Mandarin was erratic, maybe even unhinged — but not stupid. His cunning hadn't dulled with his fractured mind; if anything, it had grown more unpredictable and dangerous. Daisy's trick of burning the road to neutralize the ice wall had given him an idea. A direct hit would just destroy the vehicles outright — but a crater blasted open in their path? That would strip them of mobility, and mobility was the only thing keeping them alive.
Daisy yanked Bobbi out of the driver's seat in one motion. Bobbi yelped — she wasn't light at around 120 jin (≈60 kg / 132 lbs), but in Daisy's grip she floated like a toy. One moment she was driving; the next she was in the passenger seat with no idea how she'd gotten there.
No time to process it.
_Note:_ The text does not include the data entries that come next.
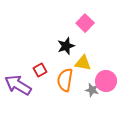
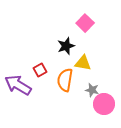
pink circle: moved 2 px left, 23 px down
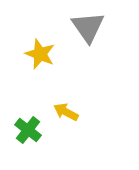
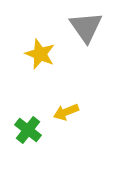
gray triangle: moved 2 px left
yellow arrow: rotated 50 degrees counterclockwise
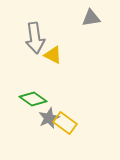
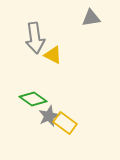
gray star: moved 2 px up
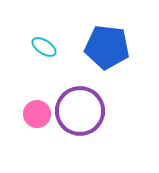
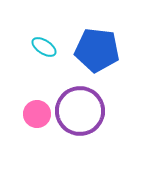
blue pentagon: moved 10 px left, 3 px down
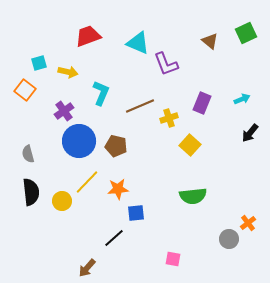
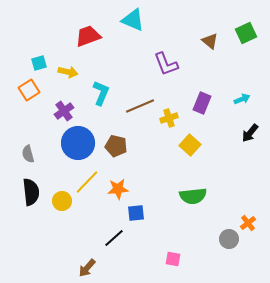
cyan triangle: moved 5 px left, 23 px up
orange square: moved 4 px right; rotated 20 degrees clockwise
blue circle: moved 1 px left, 2 px down
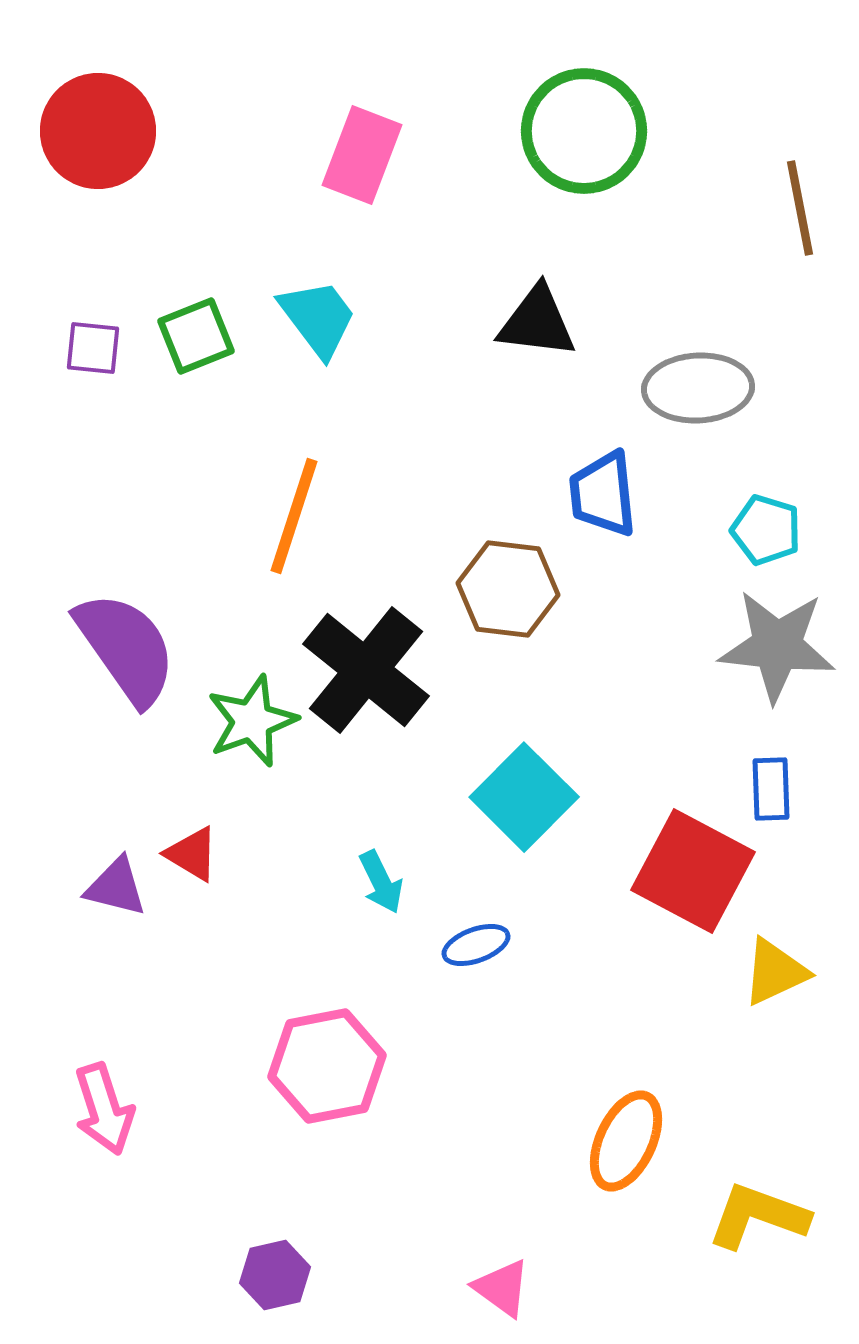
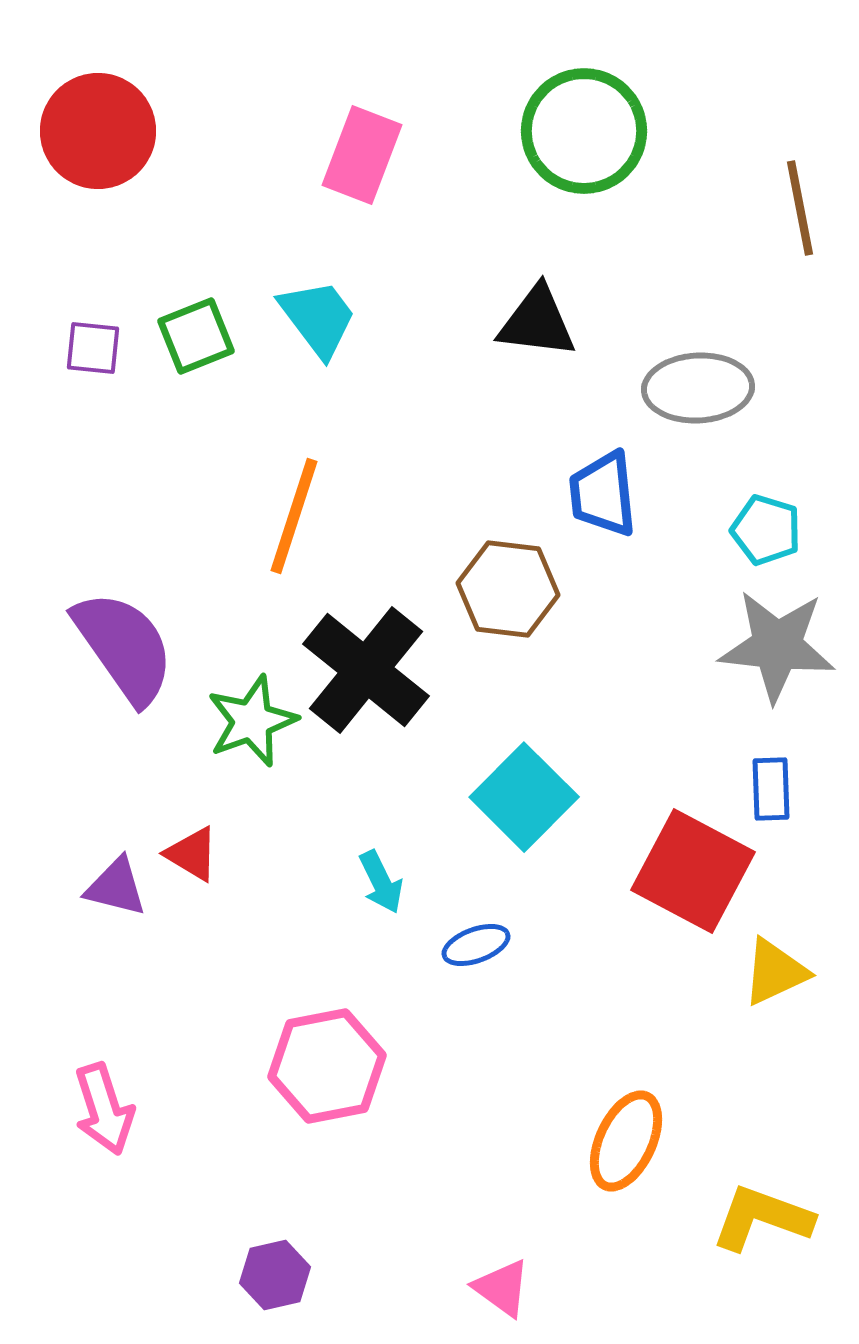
purple semicircle: moved 2 px left, 1 px up
yellow L-shape: moved 4 px right, 2 px down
Daisy was already calculating the lightning lance's trajectory and blast radius.
"Vehicle Two, veer left. Vehicle Three, veer right."
Afghanistan had once had a few decent roads. Seven years of war had turned them all to dirt tracks.
In the split second before impact, Daisy wrenched the wheel and cut a wide arc, narrowly clearing the blast zone.
"Smoke grenades! Use them to kill his line of sight!" The lightning discharge had knocked out some radio reception — she had to shout herself hoarse. She had no idea whether Mandarin understood English, and she wanted to use another language, but thinking about the average American soldier's linguistic range, she stuck with English.
"Bobbi — try tear gas. See if his energy shield can stop a gas cloud." Daisy was doing three things at once: driving, tracking Mandarin behind them, and commanding a squad of US military personnel simultaneously.
Smoke grenades were standard issue — normally used to disperse locals, they came in handy now. The soldiers fired them in rolling salvos, and within seconds the road was swallowed in a dense gray cloud. The three vehicles navigated by GPS, keeping their speed up while popping additional grenades every few seconds.
Daisy glanced back. The smoke was thick enough. Mandarin, high above, had lost their exact positions — but it was only a delay, nothing more. The tear gas had never landed close enough to matter anyway.
"Split up?" Colonel Rhodes ventured. "Maybe give the other vehicles better odds?"
Daisy shook her head. Without her there to support them, the other two vehicles would be hunted down one by one.
"Ha! You little bugs sure can run!" Mandarin reappeared, blowing the smoke aside with a gust of wind. As was his habit, he opened with theatrical taunts. Then his index finger blazed red — the fire ring — flames coiling hungrily around his fist.
Daisy was calculating her counter when the cavalry finally arrived.